The village is represented in the House of Commons of the Parliament of the United Kingdom as part of Wyre and Preston North. It elects one MP by the first past the post system of election. Since its creation for the 2010 general election, Wyre and Preston North has been represented at Parliament by Conservative MP Ben Wallace. Prior to the 2010 general election, Hambleton was part of the constituency of Lancaster and Wyre. Prior to Brexit in 2020, the village was part of the North West England constituency of the European Parliament.

Demography
At the 2001 UK census, the civil parish of Hambleton had a population of 2,678. The 2001 population density for the ward of Hambleton and Stalmine-with-Staynall was 2.61 per hectare, with a 100 to 93.0 female-to-male ratio. The proportion of residents who classified themselves as White was 99.5%, a figure higher than those for Wyre (98.9%), the North West (94.4%) and England (90.9%).

Hambleton and Stalmine-with-Staynall's 1,796 households included 27.7% one-person households, 41.5% married couples living together (with or without children), 5.9% co-habiting couples, and 5.5% single parents with their children.

Population change

Landmarks and community
Hambleton has four drinking establishments: two pubs, a club and a bar — the Shard Riverside Hotel, the Shovels Inn, the Hambleton Sports & Social Club and the Puddled Duck. Hambleton Hall is an 18th-century house that has been designated a Grade II listed building by English Heritage.

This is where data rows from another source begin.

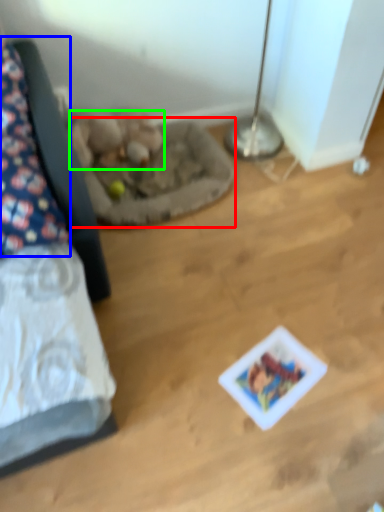 Question: Based on their relative distances, which object is nearer to cat bed (highlighted by a red box)? Choose from pillow (highlighted by a blue box) and animal (highlighted by a green box).

Choices:
 (A) pillow
 (B) animal

Answer: (B) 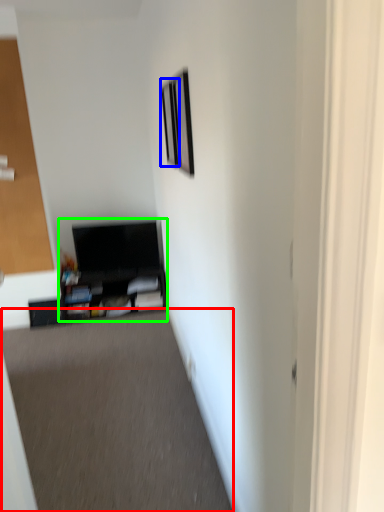 Question: Estimate the real-world distances between objects in this image. Which object is farther from plain (highlighted by a red box), picture frame (highlighted by a blue box) or entertainment center (highlighted by a green box)?

Choices:
 (A) picture frame
 (B) entertainment center

Answer: (A) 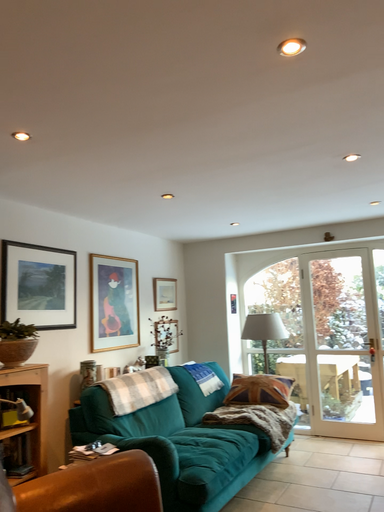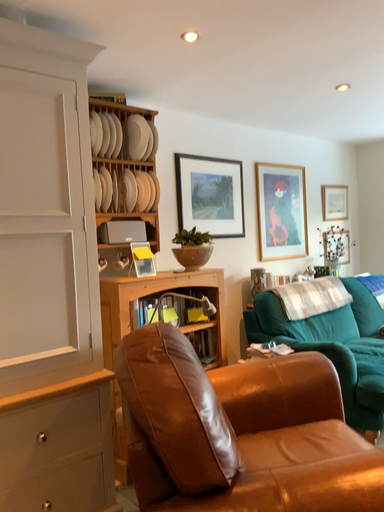 Question: Which way did the camera rotate in the video?

Choices:
 (A) rotated left
 (B) rotated right

Answer: (A) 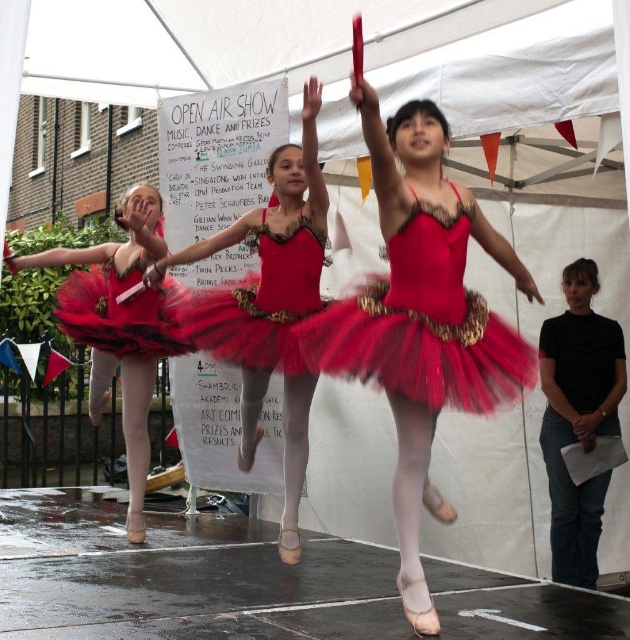 Question: Among these points, which one is farthest from the camera?

Choices:
 (A) (110, 316)
 (B) (106, 259)

Answer: (B)

Question: Can you confirm if shiny red tutu at center is positioned below matte black ballet dancer at center?

Choices:
 (A) no
 (B) yes

Answer: (A)

Question: Which point is farther to the camera?

Choices:
 (A) (186, 326)
 (B) (522, 285)
 (C) (294, 193)
 (D) (554, 401)

Answer: (D)

Question: Is matte red tutu at center below shiny tulle skirt at center?

Choices:
 (A) yes
 (B) no

Answer: (B)

Question: Estimate the real-world distances between objects in this image. Which object is farther from the matte black ballet dancer at center?

Choices:
 (A) shiny tulle dress at center
 (B) shiny red tutu at center
 (C) red tulle tutu at left

Answer: (C)

Question: Is shiny red tutu at center to the right of matte black ballet dancer at center from the viewer's perspective?

Choices:
 (A) no
 (B) yes

Answer: (A) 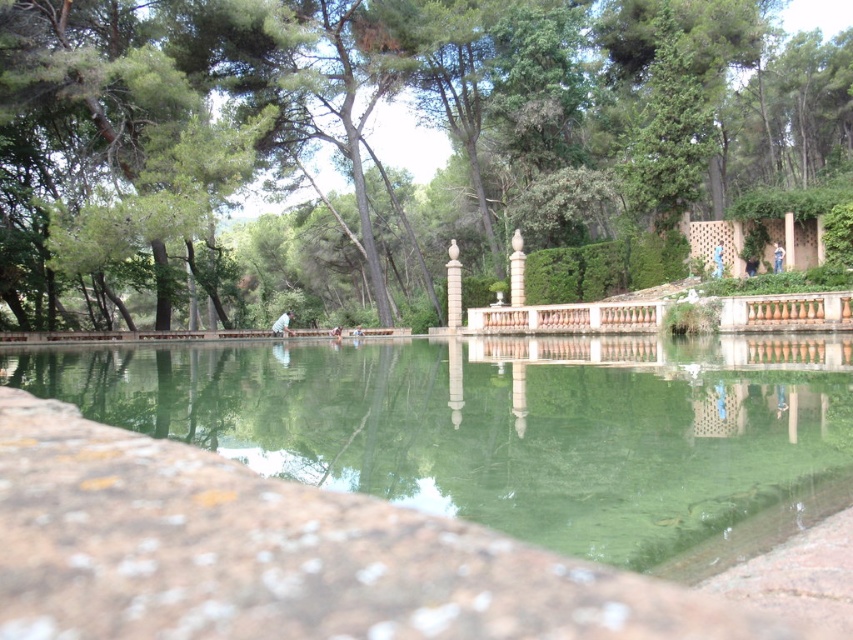 You are standing at the point closest to the viewer in the scene. Which of the two points, point (334, 147) or point (131, 380), is farther away from your current position?

Point (334, 147) is farther away from your current position because it is behind point (131, 380), which is closer to the viewer.

You are standing at the edge of the green stone pool at center and want to look towards the green leafy tree at upper center. In which direction should you turn your head?

The green leafy tree at upper center is to the right of the green stone pool at center, so you should turn your head to the right to look towards it. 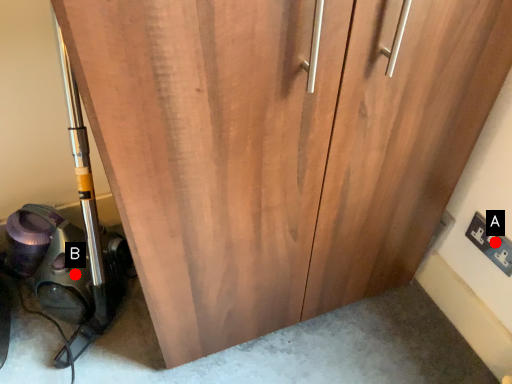 Question: Two points are circled on the image, labeled by A and B beside each circle. Which point appears farthest from the camera in this image?

Choices:
 (A) A is further
 (B) B is further

Answer: (B) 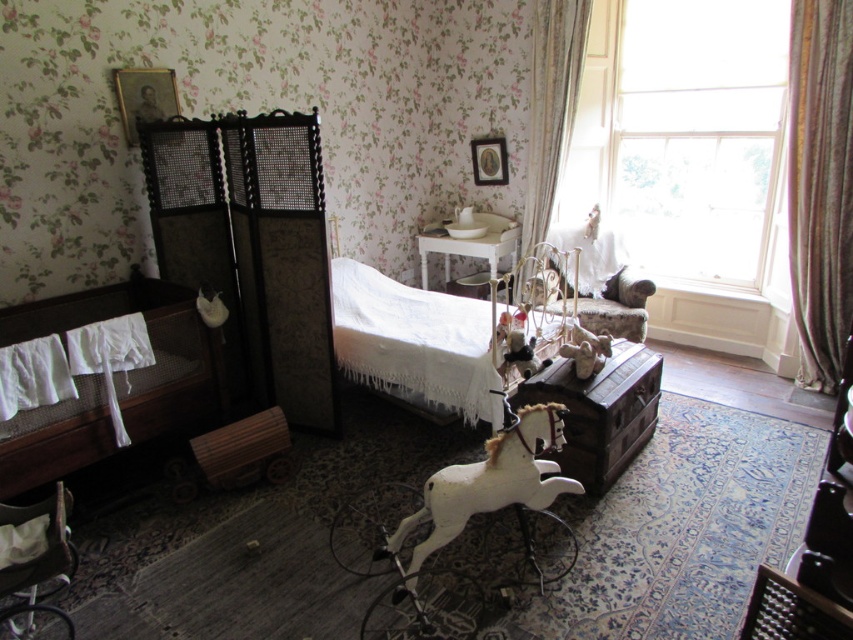 In the scene shown: Can you confirm if silky beige curtain at right is positioned to the left of white glossy table at center?

No, silky beige curtain at right is not to the left of white glossy table at center.

In the scene shown: Which is more to the right, silky beige curtain at right or white glossy table at center?

silky beige curtain at right is more to the right.

Image resolution: width=853 pixels, height=640 pixels. What are the coordinates of `silky beige curtain at right` in the screenshot? It's located at (820, 186).

Is transparent glass window at upper right positioned in front of white plastic baby carriage at lower left?

No, transparent glass window at upper right is behind white plastic baby carriage at lower left.

Measure the distance between point [677,273] and camera.

Point [677,273] and camera are 16.33 feet apart from each other.

The height and width of the screenshot is (640, 853). Find the location of `transparent glass window at upper right`. transparent glass window at upper right is located at coordinates pos(699,134).

Is white wooden baby carriage at center positioned before floral fabric curtain at right?

Yes.

Identify the location of white wooden baby carriage at center. (463, 528).

Find the location of a particular element. white wooden baby carriage at center is located at coordinates (463, 528).

Find the location of a particular element. white wooden baby carriage at center is located at coordinates (x=463, y=528). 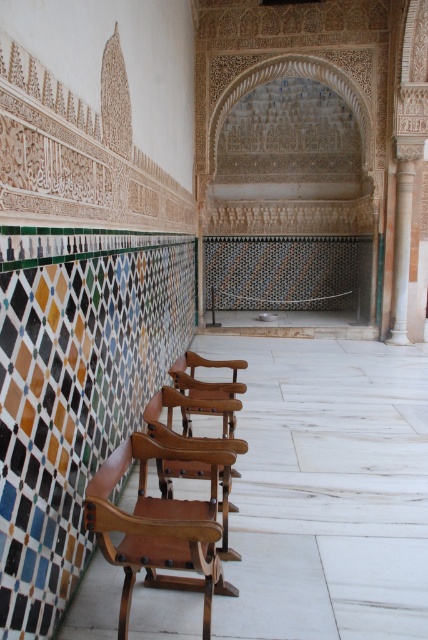 You are standing in the interior space with intricate Islamic architectural details. You notice two points marked in the scene. The first point is at coordinate point (136, 448) and the second is at point (407, 176). From your perspective, which point is closer to you?

Point (136, 448) is in front of point (407, 176), so it is closer to you.

Consider the image. You are a visitor standing between the brown leather chair at left and the green marble column at right. You want to place a 7.5 meter long decorative banner between them. Will the banner fit perfectly between the two objects without overlapping either?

Hambleton has a number of shops which include (but not limited to) an off-license, butchers, cheese shop, hairdressers and a petrol station which is also a Spar shop.

Due to Hambleton being considered a rural settlement, there is a small number of full time jobs available in the village. The majority of employed residents commute to Preston , Fleetwood and Blackpool which has caused a rise in traffic congestion within and around the village in recent years.

Religion and education
Hambleton's Anglican parish church, dedicated to the Blessed Virgin Mary, was rebuilt in 1749. It forms part of the benefice of The Waterside Parishes of Hambleton, Out Rawcliffe and Preesall, and is in the Diocese of Blackburn. The village had a Roman Catholic church, dedicated to Francis of Assisi, which was in the Diocese of Lancaster. It was built in 1979 as a chapel of ease to St Mary's in Great Eccleston, but has since been demolished. Hambleton also has a United Reformed church.
 
Hambleton has one primary school.

Transport
The railway came to the Fylde in the first half of the 19th century; the Preston and Wyre Railway line was completed in 1840. The nearest railway station to Hambleton is Poulton-le-Fylde, which connects to major national train routes at Preston railway station.
Hambleton lies on the A588 road between Poulton and Lancaster.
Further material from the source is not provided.